La zone grise désigne donc les situations où il peut y avoir une ambiguïté ou une incertitude quant au consentement d’un individu lors d’une interaction sexuelle. Le décalage entre les partenaires, souvent imperceptible, résulte de facteurs tels que la communication inefficace, l’indétermination des limites ou l’incapacité à refuser.
"Le spectre du consentement sexuel : la zone grise"
Mémoire de recherches, Clotilde Veillas, 2024
J'ai choisi de travailler sur l'impact des scripts sexuels préétablis chez un public de lycéen·ne·s. Au cours de ma recherche, j'ai réalisé différents entretiens, notamment avec un professeur référent sur les questions liées à la sexualité au collège et avec le planning familial. Ces échanges m'ont permis de mieux cerner les enjeux et les difficultés d'une éducation à la sexualité.

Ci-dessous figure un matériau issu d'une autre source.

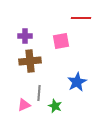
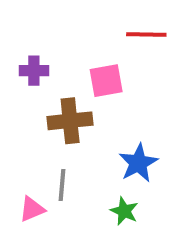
brown cross: (30, 61) -> (70, 121), moved
green star: (55, 106) -> (124, 211), moved

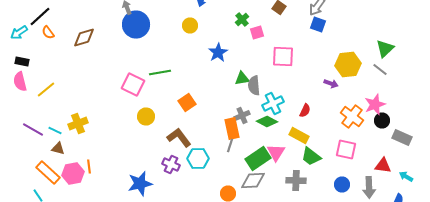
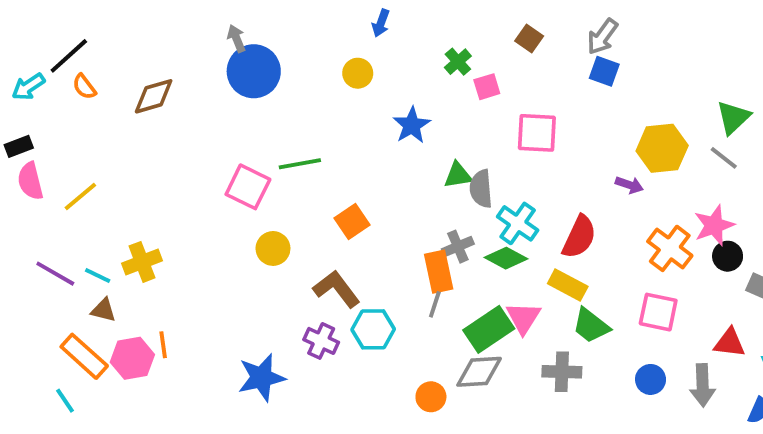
black rectangle: (22, 62) -> (19, 146), moved, turned -32
cyan cross: (273, 104) -> (518, 223), turned -30
red semicircle: (305, 110) -> (579, 237), size x1.6

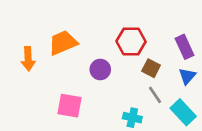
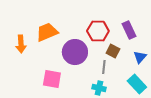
purple rectangle: (184, 47) -> (129, 30), moved
purple circle: (100, 70) -> (75, 52), size x1.6
gray line: (155, 95) -> (104, 67), moved, turned 40

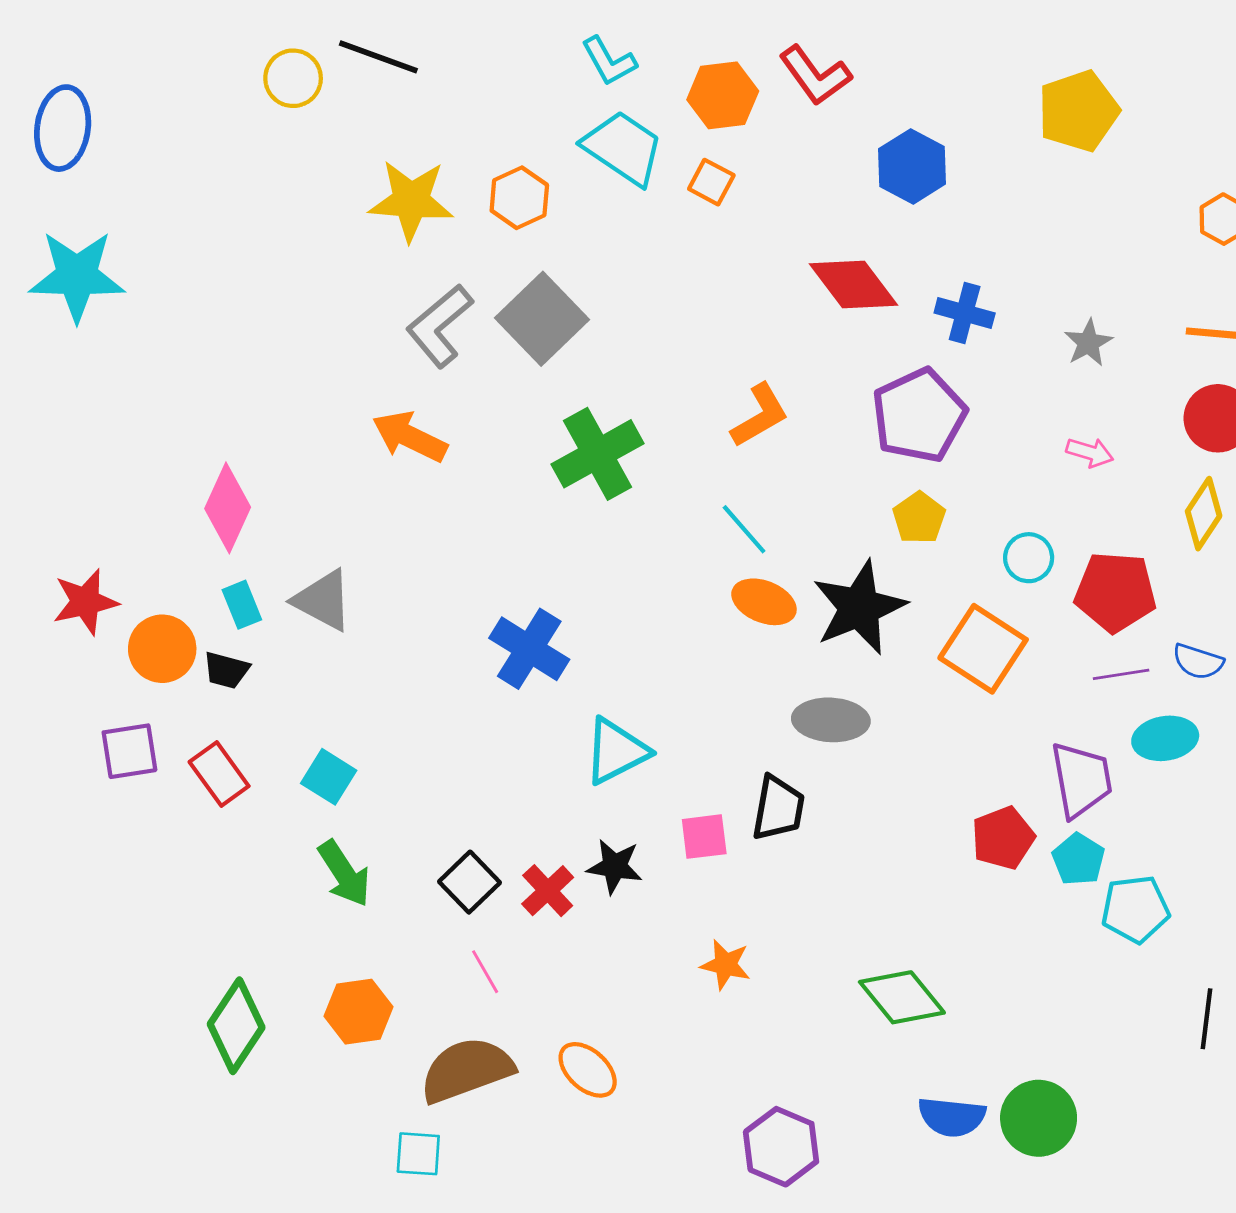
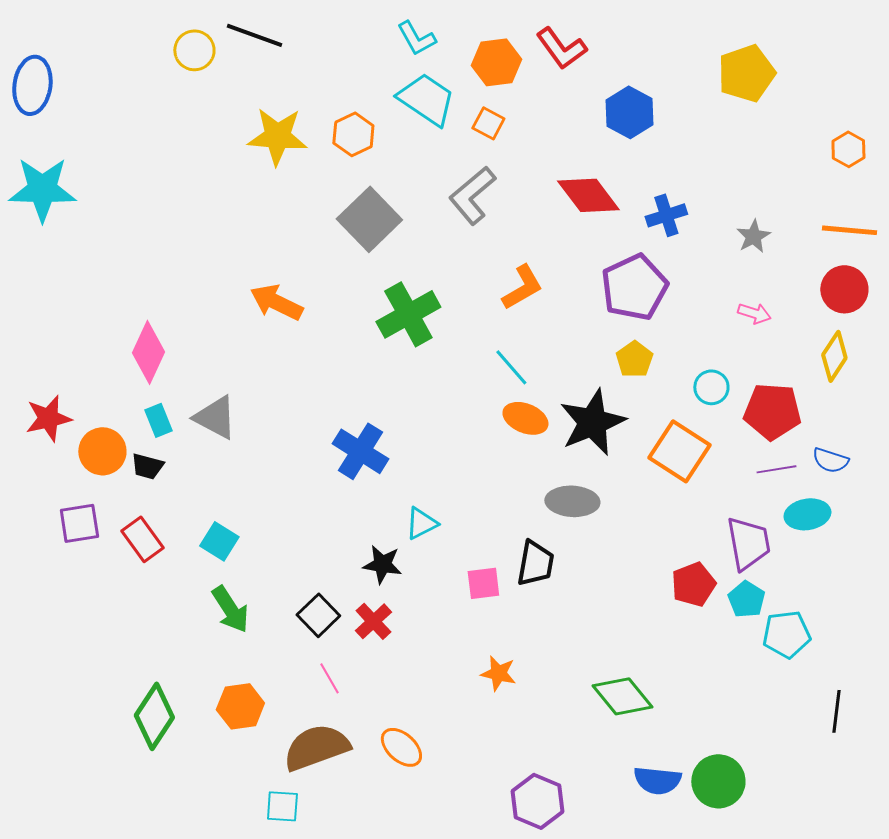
blue cross: (965, 313) -> (666, 215), turned -33
gray L-shape: (440, 326) -> (472, 195), moved
cyan triangle: (616, 751) -> (421, 523), size x0.7
black star: (615, 866) -> (382, 564), moved

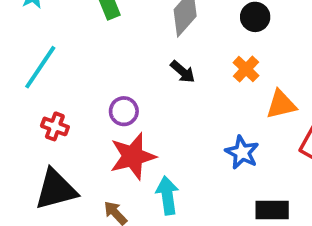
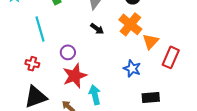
cyan line: (40, 67) -> (40, 29), moved, turned -45
orange cross: (246, 69) -> (130, 24), size x1.6
orange triangle: (281, 104) -> (151, 41), turned -30

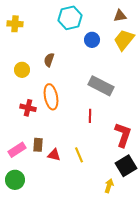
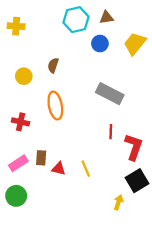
brown triangle: (120, 16) -> (106, 17), moved
red cross: (28, 108) -> (21, 122), moved
red line: (90, 116) -> (111, 132), moved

Pour approfondir ma recherche, j'ai élaboré et diffusé un questionnaire auprès des élèves de terminale au lycée Léonard de Vinci (38). Afin de m'assurer que le questionnaire était adapté à mon public, j'ai sollicité l'avis de Lydie Kobi, infirmière scolaire, qui a validé son contenu.
De cette enquête et de ces entretiens est ressorti l’enjeu de rendre compte des mécaniques qui construisent notre sexualité. Cette construction est insidieuse, car elle se fait progressivement à travers divers éléments de notre culture, que ce soit un court passage dans un film, une ligne dans un livre, etc. Malgré sa subtilité, cette mécanique est puissante car elle est diffusée sur tous les médias avec lesquels nous interagissons quotidiennement : films, séries, publicités, réseaux sociaux, etc.

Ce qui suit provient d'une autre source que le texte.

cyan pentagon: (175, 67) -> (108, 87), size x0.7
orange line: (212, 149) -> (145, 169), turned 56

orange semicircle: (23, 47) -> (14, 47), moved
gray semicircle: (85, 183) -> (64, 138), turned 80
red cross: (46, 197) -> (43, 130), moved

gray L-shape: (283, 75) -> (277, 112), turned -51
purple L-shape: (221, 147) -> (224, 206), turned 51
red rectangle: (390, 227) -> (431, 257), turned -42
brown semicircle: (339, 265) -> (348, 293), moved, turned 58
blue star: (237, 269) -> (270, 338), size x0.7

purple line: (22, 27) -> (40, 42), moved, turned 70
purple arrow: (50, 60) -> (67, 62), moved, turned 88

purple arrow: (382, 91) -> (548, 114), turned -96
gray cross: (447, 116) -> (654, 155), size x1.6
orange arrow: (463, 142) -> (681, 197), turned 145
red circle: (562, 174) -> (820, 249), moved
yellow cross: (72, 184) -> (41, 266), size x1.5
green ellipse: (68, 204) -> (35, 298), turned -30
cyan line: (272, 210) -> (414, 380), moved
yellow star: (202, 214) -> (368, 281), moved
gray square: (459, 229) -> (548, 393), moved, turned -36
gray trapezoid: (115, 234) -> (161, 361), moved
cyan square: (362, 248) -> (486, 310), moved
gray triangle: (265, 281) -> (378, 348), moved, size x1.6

J'ai donc trouvé intéressant de produire des expérimentations qui apporteraient une controverse à ces imaginaires en utilisant les mêmes canaux, notamment en explorant le transmédia.
Mettre en lumière la zone grise du consentement par le biais de divers médias.

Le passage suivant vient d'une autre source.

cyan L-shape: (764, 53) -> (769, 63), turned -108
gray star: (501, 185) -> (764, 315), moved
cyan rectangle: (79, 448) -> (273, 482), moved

Comment encourager la prise de recul individuelle, l'introspection et la mise en débat ?
Messagerie sélective, une expérience individuelle
L’utilisateur est immergé en condition réelle d’une situation où la question du consentement se pose entre deux personnages. L'expérience plonge l'utilisateur dans une interaction à la première personne à travers un échange de SMS entre Clara et Mathéo. Cette immersion permet de montrer comment la parole de Clara est souvent ignorée par le biais de micro-interactions avec la messagerie. Les techniques employées illustrent diverses difficultés telles que l'incapacité à dire non, le sentiment d'obligation et le manque d’écoute.
En se mettant à la place de Clara, les utilisateurs peuvent mieux comprendre les dynamiques subtiles de la communication et les implications de ne pas être entendu et provoquer des réactions proches de la réalité : “frustration”, “sentiment d’inachèvement”, etc.
Les échanges suite à l’expérience initient une introspection : quels sont mes propres comportements et réactions dans des situations similaires ? M’est-il déjà arrivé de ne pas écouter ou respecter les sentiments de quelqu'un d'autre ?
Il est possible de faire l'expérience en autonomie grâce à la mise en contexte.
Les interactions sont imaginées pour faire vivre l'expérience de zone grise à l'utilisateur.
Témoignages scénarisés, une expérience relationnelle “intime”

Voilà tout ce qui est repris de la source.